Could you write out, word for word, each line from the one containing "Review: Inexperience at" to the last line of the data below, both included and nothing more?

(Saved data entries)
-=-=-=-=-

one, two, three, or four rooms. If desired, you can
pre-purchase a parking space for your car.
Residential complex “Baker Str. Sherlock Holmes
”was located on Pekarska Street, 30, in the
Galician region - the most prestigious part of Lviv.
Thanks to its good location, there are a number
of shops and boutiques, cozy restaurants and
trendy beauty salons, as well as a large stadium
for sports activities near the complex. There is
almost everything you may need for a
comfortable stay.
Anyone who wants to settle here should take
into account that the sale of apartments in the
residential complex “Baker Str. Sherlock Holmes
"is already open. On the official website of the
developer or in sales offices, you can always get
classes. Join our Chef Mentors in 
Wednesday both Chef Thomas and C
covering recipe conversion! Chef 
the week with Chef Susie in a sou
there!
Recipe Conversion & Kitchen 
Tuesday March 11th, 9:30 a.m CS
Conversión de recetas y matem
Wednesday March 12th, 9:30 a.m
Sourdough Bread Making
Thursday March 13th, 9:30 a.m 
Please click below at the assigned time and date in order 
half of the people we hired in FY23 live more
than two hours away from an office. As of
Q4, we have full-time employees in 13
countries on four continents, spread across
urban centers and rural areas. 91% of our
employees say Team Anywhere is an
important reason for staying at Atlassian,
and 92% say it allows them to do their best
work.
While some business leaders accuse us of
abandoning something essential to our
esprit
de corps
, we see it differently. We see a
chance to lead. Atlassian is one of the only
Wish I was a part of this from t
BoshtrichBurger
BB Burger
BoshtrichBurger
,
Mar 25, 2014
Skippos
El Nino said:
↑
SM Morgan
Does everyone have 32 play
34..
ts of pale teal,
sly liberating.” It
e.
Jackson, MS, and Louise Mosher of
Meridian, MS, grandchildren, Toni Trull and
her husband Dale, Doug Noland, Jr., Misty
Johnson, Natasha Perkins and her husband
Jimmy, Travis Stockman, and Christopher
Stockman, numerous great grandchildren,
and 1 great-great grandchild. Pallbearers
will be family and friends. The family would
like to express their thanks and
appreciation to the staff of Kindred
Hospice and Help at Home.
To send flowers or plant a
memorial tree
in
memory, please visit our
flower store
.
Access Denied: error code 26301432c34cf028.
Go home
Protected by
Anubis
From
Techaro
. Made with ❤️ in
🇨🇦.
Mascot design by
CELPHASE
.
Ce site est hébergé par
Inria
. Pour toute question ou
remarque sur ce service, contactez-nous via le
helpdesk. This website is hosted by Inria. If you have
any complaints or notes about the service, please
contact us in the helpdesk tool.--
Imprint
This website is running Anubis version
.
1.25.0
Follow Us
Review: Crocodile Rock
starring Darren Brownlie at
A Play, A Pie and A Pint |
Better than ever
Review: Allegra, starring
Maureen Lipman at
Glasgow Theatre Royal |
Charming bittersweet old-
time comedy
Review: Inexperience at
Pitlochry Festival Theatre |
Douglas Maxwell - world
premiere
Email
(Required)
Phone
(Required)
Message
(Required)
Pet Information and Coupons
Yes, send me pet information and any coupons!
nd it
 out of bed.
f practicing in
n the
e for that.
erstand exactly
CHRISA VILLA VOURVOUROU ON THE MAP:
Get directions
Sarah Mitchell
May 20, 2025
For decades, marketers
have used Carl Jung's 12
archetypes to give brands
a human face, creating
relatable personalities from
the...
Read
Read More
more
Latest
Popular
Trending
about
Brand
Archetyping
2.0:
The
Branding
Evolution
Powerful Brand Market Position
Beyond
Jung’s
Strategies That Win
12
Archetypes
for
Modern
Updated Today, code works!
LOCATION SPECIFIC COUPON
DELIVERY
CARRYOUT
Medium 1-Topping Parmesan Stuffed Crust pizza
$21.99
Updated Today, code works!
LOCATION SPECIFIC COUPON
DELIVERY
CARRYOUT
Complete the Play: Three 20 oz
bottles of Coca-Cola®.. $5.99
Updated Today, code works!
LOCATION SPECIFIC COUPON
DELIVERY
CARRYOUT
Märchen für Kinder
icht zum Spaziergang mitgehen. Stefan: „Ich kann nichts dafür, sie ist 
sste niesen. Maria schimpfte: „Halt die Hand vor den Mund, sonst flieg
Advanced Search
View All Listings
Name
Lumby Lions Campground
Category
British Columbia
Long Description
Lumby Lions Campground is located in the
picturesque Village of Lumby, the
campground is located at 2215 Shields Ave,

-=-=-=-=-

• Response for this exercise:
Review: Inexperience at
Pitlochry Festival Theatre |
Douglas Maxwell - world
premiere
Email
(Required)
Phone
(Required)
Message
(Required)
Pet Information and Coupons
Yes, send me pet information and any coupons!
nd it
 out of bed.
f practicing in
n the
e for that.
erstand exactly
CHRISA VILLA VOURVOUROU ON THE MAP:
Get directions
Sarah Mitchell
May 20, 2025
For decades, marketers
have used Carl Jung's 12
archetypes to give brands
a human face, creating
relatable personalities from
the...
Read
Read More
more
Latest
Popular
Trending
about
Brand
Archetyping
2.0:
The
Branding
Evolution
Powerful Brand Market Position
Beyond
Jung’s
Strategies That Win
12
Archetypes
for
Modern
Updated Today, code works!
LOCATION SPECIFIC COUPON
DELIVERY
CARRYOUT
Medium 1-Topping Parmesan Stuffed Crust pizza
$21.99
Updated Today, code works!
LOCATION SPECIFIC COUPON
DELIVERY
CARRYOUT
Complete the Play: Three 20 oz
bottles of Coca-Cola®.. $5.99
Updated Today, code works!
LOCATION SPECIFIC COUPON
DELIVERY
CARRYOUT
Märchen für Kinder
icht zum Spaziergang mitgehen. Stefan: „Ich kann nichts dafür, sie ist 
sste niesen. Maria schimpfte: „Halt die Hand vor den Mund, sonst flieg
Advanced Search
View All Listings
Name
Lumby Lions Campground
Category
British Columbia
Long Description
Lumby Lions Campground is located in the
picturesque Village of Lumby, the
campground is located at 2215 Shields Ave,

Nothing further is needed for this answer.